Avoid IT, Focus on Growth: Samir Arora’s Strategy for the Next 12 Months

As geopolitical tensions in West Asia show signs of easing, seasoned investor Samir Arora is shifting his focus away from traditional defensive sectors. The Helios Capital founder suggests that the upcoming year should be defined by high-growth potential rather than marginal earnings surprises.

Geopolitical Easing and the Oil Price Buffer

A significant driver of recent market optimism is the potential for a formal agreement between the United States and Iran. Arora believes that even if the deal is not entirely US-favourable, the primary objective for global markets is peace and the unimpeded flow of oil.

He anticipates that oil price pressure has significantly subsided, suggesting a potential range of $65 to $80 per barrel rather than the $80–$90 levels seen during periods of heightened tension. This stability is supported by ample global supplies and the possibility of Iranian oil re-entering mainstream markets. For the Indian economy, Arora notes that domestic fuel price adjustments have already created a sufficient buffer to protect oil marketing companies from sudden supply shocks.

Why IT and Consumer Staples Are Under Watch

In a move that contrasts with traditional portfolio hedging, Arora is maintaining a cautious stance on Information Technology (IT) and Consumer Staples.

Regarding the IT sector, he warns that the market is underestimating the dual threat of Artificial Intelligence (AI) and the rise of Global Capability Centres (GCCs). While IT firms highlight AI as an opportunity, Arora argues that AI-led growth may actually substitute existing services provided by traditional players. He points out a structural imbalance: while new AI-driven business might grow at 8% to 12%, it represents only a fraction of the industry, whereas the "old business"—which faces intense pricing pressure—still constitutes roughly 90% of revenues.

Similarly, he views the consumer staples sector as being "attacked on every front" due to the rapid rise of quick commerce, digital advertising, and evolving distribution models that bypass traditional players.

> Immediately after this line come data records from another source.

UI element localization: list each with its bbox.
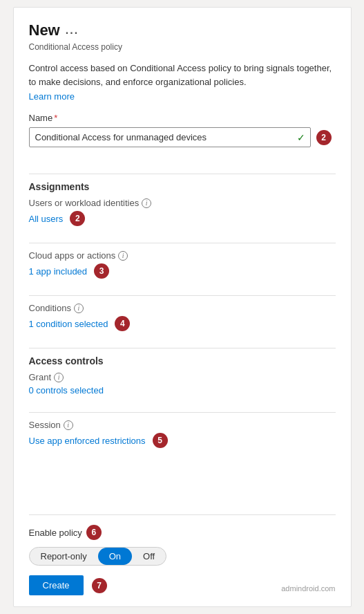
toggle-off[interactable]: Off — [132, 548, 166, 565]
users-value[interactable]: All users 2 — [29, 211, 336, 226]
spacer — [29, 458, 336, 514]
assignments-heading: Assignments — [29, 181, 336, 192]
bottom-row: Create 7 admindroid.com — [29, 575, 336, 595]
divider-2 — [29, 243, 336, 243]
description-text: Control access based on Conditional Acce… — [29, 62, 336, 89]
required-star: * — [54, 113, 57, 123]
grant-label: Grant i — [29, 372, 336, 382]
grant-value[interactable]: 0 controls selected — [29, 385, 336, 396]
check-icon: ✓ — [297, 132, 305, 143]
create-badge: 7 — [92, 578, 107, 593]
title-text: New — [29, 21, 60, 39]
users-badge: 2 — [70, 211, 85, 226]
panel-title: New ... — [29, 21, 79, 39]
users-info-icon[interactable]: i — [142, 198, 151, 208]
access-controls-heading: Access controls — [29, 355, 336, 366]
session-info-icon[interactable]: i — [64, 420, 73, 430]
conditions-section: Conditions i 1 condition selected 4 — [29, 303, 336, 333]
enable-policy-label: Enable policy 6 — [29, 525, 336, 540]
page-container: New ... Conditional Access policy Contro… — [0, 0, 364, 614]
grant-section: Grant i 0 controls selected — [29, 372, 336, 397]
name-field-section: Name* ✓ 2 — [29, 113, 336, 158]
divider-1 — [29, 174, 336, 174]
session-badge: 5 — [153, 433, 168, 448]
name-input-wrapper: ✓ 2 — [29, 127, 311, 147]
divider-5 — [29, 412, 336, 413]
panel-subtitle: Conditional Access policy — [29, 42, 336, 52]
session-value[interactable]: Use app enforced restrictions 5 — [29, 433, 336, 448]
grant-info-icon[interactable]: i — [54, 373, 64, 382]
name-input[interactable] — [29, 127, 311, 147]
cloud-apps-info-icon[interactable]: i — [118, 251, 128, 261]
session-label: Session i — [29, 420, 336, 430]
cloud-apps-badge: 3 — [94, 263, 109, 279]
enable-policy-badge: 6 — [86, 525, 102, 540]
description-content: Control access based on Conditional Acce… — [29, 63, 332, 87]
panel: New ... Conditional Access policy Contro… — [13, 7, 352, 607]
cloud-apps-label: Cloud apps or actions i — [29, 250, 336, 261]
title-dots: ... — [66, 24, 79, 37]
conditions-info-icon[interactable]: i — [74, 304, 84, 313]
cloud-apps-section: Cloud apps or actions i 1 app included 3 — [29, 250, 336, 280]
session-section: Session i Use app enforced restrictions … — [29, 420, 336, 449]
toggle-on[interactable]: On — [98, 548, 132, 565]
toggle-report-only[interactable]: Report-only — [30, 548, 98, 565]
divider-4 — [29, 348, 336, 348]
conditions-badge: 4 — [115, 316, 130, 331]
divider-3 — [29, 295, 336, 296]
create-button[interactable]: Create — [29, 575, 84, 595]
name-badge: 2 — [316, 130, 332, 145]
users-section: Users or workload identities i All users… — [29, 198, 336, 227]
footer-text: admindroid.com — [281, 584, 335, 593]
learn-more-link[interactable]: Learn more — [29, 91, 336, 102]
bottom-section: Enable policy 6 Report-only On Off Creat… — [29, 514, 336, 595]
conditions-value[interactable]: 1 condition selected 4 — [29, 316, 336, 331]
users-label: Users or workload identities i — [29, 198, 336, 208]
conditions-label: Conditions i — [29, 303, 336, 313]
name-field-label: Name* — [29, 113, 336, 123]
toggle-group[interactable]: Report-only On Off — [29, 547, 167, 566]
cloud-apps-value[interactable]: 1 app included 3 — [29, 263, 336, 279]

The Growth Playbook: Mid-caps and Financials

Arora’s investment preference is firmly tilted toward companies capable of delivering double-digit growth. He explicitly avoids businesses that rely on "low expectations," such as companies guiding for 5% growth and reacting positively to a 6% result. Instead, he seeks companies with a fundamental starting point of 12% to 15% growth, particularly in the mid-cap and small-cap segments.

While he is not aggressively adding to Financials, he maintains them as the "backbone" of his portfolio. He views banks and financial institutions as stabilizing forces due to their predictable earnings and reasonable valuations. He expects this sector to perform better once the current selling pressure from Foreign Institutional Investors (FIIs) eases.

Key Takeaways

  • Avoid Defensive Laggards: Stay cautious on IT services due to AI-driven substitution and GCC competition, and avoid consumer staples facing quick-commerce disruption.
  • Prioritize High-Growth Mid-caps: Focus on companies with a baseline growth trajectory of 12%–15% rather than businesses settling for marginal earnings beats.
  • Monitor Oil and Geopolitics: The easing of West Asian tensions may trigger a tactical return to crude-sensitive sectors as oil price volatility recedes.